About this task: Note each line of the entries that includes "Equipo". Then copy those lines.

Input records:
[Start of Attachment]

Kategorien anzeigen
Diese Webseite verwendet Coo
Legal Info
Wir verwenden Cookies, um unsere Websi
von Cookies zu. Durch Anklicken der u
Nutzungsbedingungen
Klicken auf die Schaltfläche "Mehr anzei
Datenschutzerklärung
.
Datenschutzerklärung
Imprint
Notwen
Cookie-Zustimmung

[End of Attachment]
[Start of Attachment]

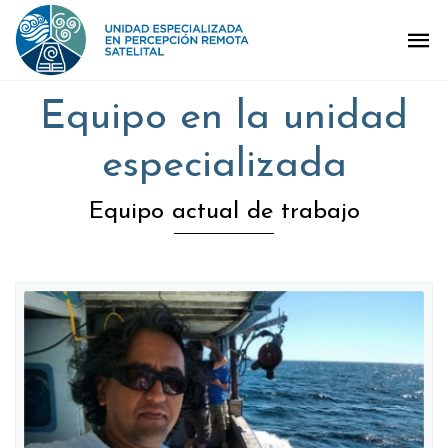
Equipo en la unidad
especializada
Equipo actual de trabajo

[End of Attachment]

Answer to this task:
Equipo en la unidad
Equipo actual de trabajo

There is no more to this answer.